John M. Hightower Papers, 1944-1971

Biography/History

John M. Hightower was born in Coal Creek, Tennessee, on September 17, 1909, the son of James and Mary Murmann Hightower. From 1927 to 1928, he was a student at the University of Tennessee.

John Hightower was editor of Drug Topics magazine from 1929 to 1930, and from 1931 to 1933, he was a reporter for the Knoxville, Tennessee, News-Sentinel. In 1933, he joined the Associated Press (AP) in Nashville, working up to an editor's position, and in 1936, he was assigned to the AP Washington bureau. In Washington, he did general reporting and news editing, 1936-1940; covered the Navy Department, 1940-1943; and has covered the State Department and international affairs since 1944.

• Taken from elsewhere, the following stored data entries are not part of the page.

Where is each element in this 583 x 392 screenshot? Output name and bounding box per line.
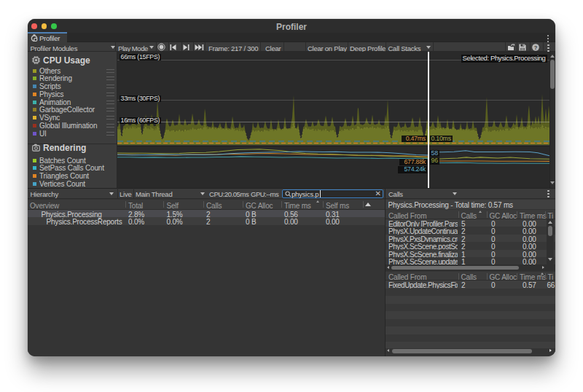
svg-text:?: ? — [534, 44, 538, 50]
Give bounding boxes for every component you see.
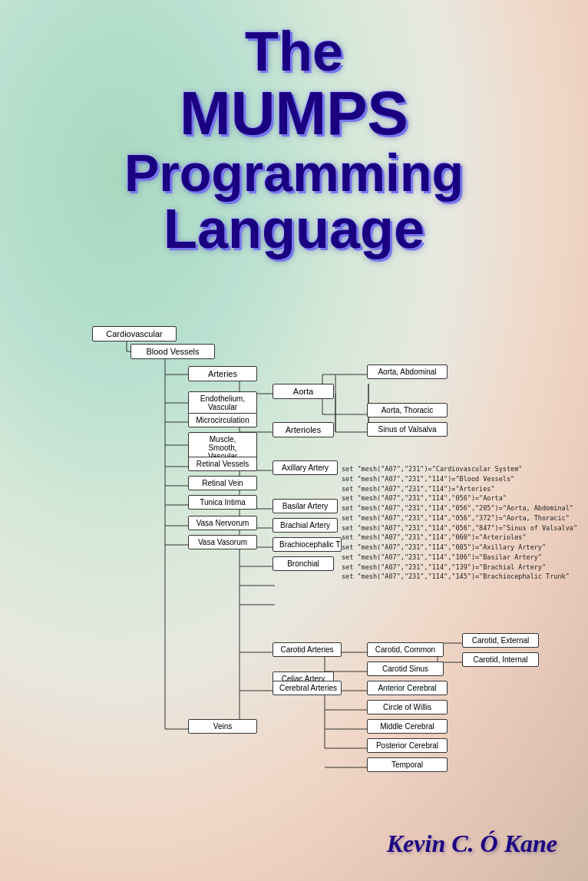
title-line2: MUMPS [0,81,588,146]
node-aorta-thoracic: Aorta, Thoracic [367,403,448,417]
node-circle-of-willis: Circle of Willis [367,700,448,714]
code-line-3: set "mesh("A07","231","114")="Arteries" [342,484,577,494]
code-line-1: set "mesh("A07","231")="Cardiovascular S… [342,464,577,474]
node-cardiovascular: Cardiovascular [92,326,177,342]
code-line-7: set "mesh("A07","231","114","056","847")… [342,523,577,533]
node-tunica-intima: Tunica Intima [188,495,257,510]
code-line-10: set "mesh("A07","231","114","106")="Basi… [342,553,577,563]
title-line1: The [0,23,588,81]
title-line3: Programming [0,146,588,200]
node-aorta: Aorta [273,384,334,399]
node-anterior-cerebral: Anterior Cerebral [367,681,448,695]
node-vasa-nervorum: Vasa Nervorum [188,516,257,530]
code-line-6: set "mesh("A07","231","114","056","372")… [342,513,577,523]
node-aorta-abdominal: Aorta, Abdominal [367,365,448,379]
code-line-2: set "mesh("A07","231","114")="Blood Vess… [342,474,577,484]
title-section: The MUMPS Programming Language [0,0,588,274]
node-carotid-arteries: Carotid Arteries [273,642,342,657]
node-bronchial: Bronchial [273,556,334,571]
node-brachial-artery: Brachial Artery [273,518,338,533]
node-endothelium: Endothelium, Vascular [188,391,257,414]
code-line-5: set "mesh("A07","231","114","056","205")… [342,503,577,513]
node-middle-cerebral: Middle Cerebral [367,719,448,734]
node-carotid-internal: Carotid, Internal [462,652,539,667]
node-microcirculation: Microcirculation [188,413,257,427]
code-line-12: set "mesh("A07","231","114","145")="Brac… [342,572,577,582]
code-block: set "mesh("A07","231")="Cardiovascular S… [342,464,577,582]
node-axillary-artery: Axillary Artery [273,460,338,475]
node-arteries: Arteries [188,366,257,381]
node-cerebral-arteries: Cerebral Arteries [273,681,342,695]
node-retinal-vessels: Retinal Vessels [188,457,257,471]
node-veins: Veins [188,719,257,734]
node-temporal: Temporal [367,757,448,772]
author-name: Kevin C. Ó Kane [387,830,557,858]
code-line-4: set "mesh("A07","231","114","056")="Aort… [342,493,577,503]
node-brachiocephalic: Brachiocephalic T [273,537,342,552]
node-posterior-cerebral: Posterior Cerebral [367,738,448,753]
code-line-11: set "mesh("A07","231","114","139")="Brac… [342,563,577,572]
node-carotid-external: Carotid, External [462,633,539,648]
node-blood-vessels: Blood Vessels [130,344,215,359]
page-content: The MUMPS Programming Language [0,0,588,881]
node-vasa-vasorum: Vasa Vasorum [188,535,257,549]
node-sinus-valsalva: Sinus of Valsalva [367,422,448,437]
node-arterioles: Arterioles [273,422,334,437]
node-basilar-artery: Basilar Artery [273,499,338,513]
node-carotid-sinus: Carotid Sinus [367,662,444,676]
node-carotid-common: Carotid, Common [367,642,444,657]
node-retinal-vein: Retinal Vein [188,476,257,490]
code-line-8: set "mesh("A07","231","114","060")="Arte… [342,533,577,543]
title-line4: Language [0,200,588,259]
code-line-9: set "mesh("A07","231","114","085")="Axil… [342,543,577,553]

Hightower covered the United Nations organization sessions in San Francisco, 1945; the opening session of the United Nations in London, England, 1946; the European peace treaty sessions, and the Council of Foreign Ministers, 1946 to 1948; the organization of the Marshall Plan; the institution of the North Atlantic Treaty Organization and the Japanese Peace Conference, San Francisco, 1951; the Bermuda Conference, 1953; the Berlin Foreign Ministers' Conference, 1954; the Big-Four Summit Conference and the Four-Power Foreign Ministers' Conference, Geneva, 1955; the second Bermuda Conference, 1957; and the NATO Summit Conference, 1957.

Hightower was awarded the Pulitzer Price for international reporting in 1951, when he also received the Raymond Clapper Memorial Award. In 1955, he received a citation from the Overseas Press Club.

On November 19, 1938, he married Martha Nadine Joiner. They had three children.